Your goal: Take the entries below and print only the lines from the one with "er les filtres dans le bandeau blanc à droite" through the one with "tier) qui seront", exactly as they stand, both ends included.

Input data:
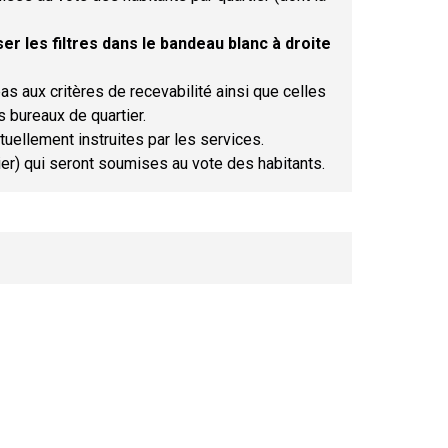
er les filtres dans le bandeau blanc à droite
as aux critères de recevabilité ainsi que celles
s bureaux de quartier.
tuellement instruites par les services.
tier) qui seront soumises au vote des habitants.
...
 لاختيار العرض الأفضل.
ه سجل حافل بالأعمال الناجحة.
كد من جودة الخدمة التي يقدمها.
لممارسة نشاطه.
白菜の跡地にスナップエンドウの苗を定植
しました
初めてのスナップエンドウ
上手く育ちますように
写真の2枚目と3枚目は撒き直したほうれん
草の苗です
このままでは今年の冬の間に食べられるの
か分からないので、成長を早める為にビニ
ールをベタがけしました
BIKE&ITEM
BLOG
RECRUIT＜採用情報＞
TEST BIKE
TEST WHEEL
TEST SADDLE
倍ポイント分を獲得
==
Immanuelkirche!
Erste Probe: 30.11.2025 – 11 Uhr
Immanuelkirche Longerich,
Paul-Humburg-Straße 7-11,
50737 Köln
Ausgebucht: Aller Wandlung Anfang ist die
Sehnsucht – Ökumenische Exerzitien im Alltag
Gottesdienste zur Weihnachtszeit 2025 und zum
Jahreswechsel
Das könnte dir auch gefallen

Task solution:
er les filtres dans le bandeau blanc à droite
as aux critères de recevabilité ainsi que celles
s bureaux de quartier.
tuellement instruites par les services.
tier) qui seront soumises au vote des habitants.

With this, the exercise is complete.